DIRECTIONS:
Exact wording is required: give all the records again, minus the pictures.

(Saved entries)
★ ★ ★
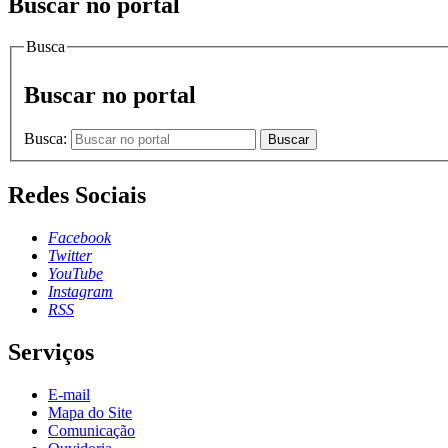
Buscar no portal
Busca
Buscar no portal
Busca:
Buscar
Redes Sociais
Facebook
Twitter
YouTube
Instagram
RSS
Serviços
E-mail
Mapa do Site
Comunicação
★ ★ ★
RESPONSE:
Buscar no portal
Busca
Buscar no portal
Busca:
Buscar
Redes Sociais
Facebook
Twitter
YouTube
Instagram
RSS
Serviços
E-mail
Mapa do Site
Comunicação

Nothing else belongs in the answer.